§ Task to complete:
Return every line of the data that contains the string "poradzisz".

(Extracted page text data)
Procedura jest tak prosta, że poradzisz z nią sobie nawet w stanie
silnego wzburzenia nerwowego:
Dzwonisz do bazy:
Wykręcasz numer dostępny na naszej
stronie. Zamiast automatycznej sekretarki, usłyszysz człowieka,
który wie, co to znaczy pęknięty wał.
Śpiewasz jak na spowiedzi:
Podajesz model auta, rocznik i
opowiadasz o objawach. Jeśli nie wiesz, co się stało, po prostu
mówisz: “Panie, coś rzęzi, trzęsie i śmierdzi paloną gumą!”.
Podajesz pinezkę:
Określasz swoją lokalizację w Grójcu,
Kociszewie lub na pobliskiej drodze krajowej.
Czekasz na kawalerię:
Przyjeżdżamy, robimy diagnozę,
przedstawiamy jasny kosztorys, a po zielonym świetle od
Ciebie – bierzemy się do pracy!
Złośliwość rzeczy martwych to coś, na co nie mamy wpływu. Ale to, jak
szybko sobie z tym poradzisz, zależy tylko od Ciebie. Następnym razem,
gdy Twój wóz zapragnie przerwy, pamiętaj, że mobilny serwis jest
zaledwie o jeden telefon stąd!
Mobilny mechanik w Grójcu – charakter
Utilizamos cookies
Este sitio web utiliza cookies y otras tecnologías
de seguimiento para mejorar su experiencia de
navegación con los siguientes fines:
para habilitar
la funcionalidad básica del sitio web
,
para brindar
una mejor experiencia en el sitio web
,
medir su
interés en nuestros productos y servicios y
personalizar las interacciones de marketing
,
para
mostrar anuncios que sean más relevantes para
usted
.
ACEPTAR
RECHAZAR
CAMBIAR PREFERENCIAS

* * *

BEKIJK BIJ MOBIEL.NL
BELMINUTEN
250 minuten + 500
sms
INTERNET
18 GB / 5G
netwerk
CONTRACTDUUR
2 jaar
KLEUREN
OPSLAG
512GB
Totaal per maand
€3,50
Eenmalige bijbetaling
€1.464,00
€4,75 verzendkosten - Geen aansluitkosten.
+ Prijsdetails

==

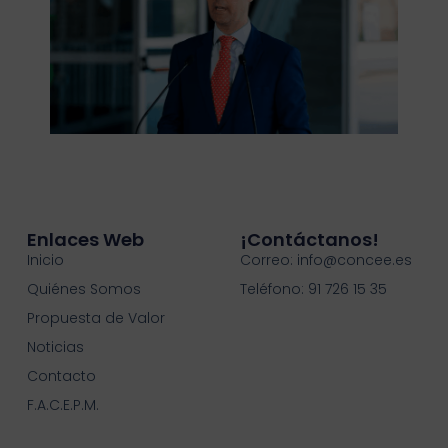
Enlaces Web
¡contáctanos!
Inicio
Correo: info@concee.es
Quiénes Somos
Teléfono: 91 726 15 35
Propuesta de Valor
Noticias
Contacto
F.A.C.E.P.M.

§ Solution to this exercise:
Procedura jest tak prosta, że poradzisz z nią sobie nawet w stanie
szybko sobie z tym poradzisz, zależy tylko od Ciebie. Następnym razem,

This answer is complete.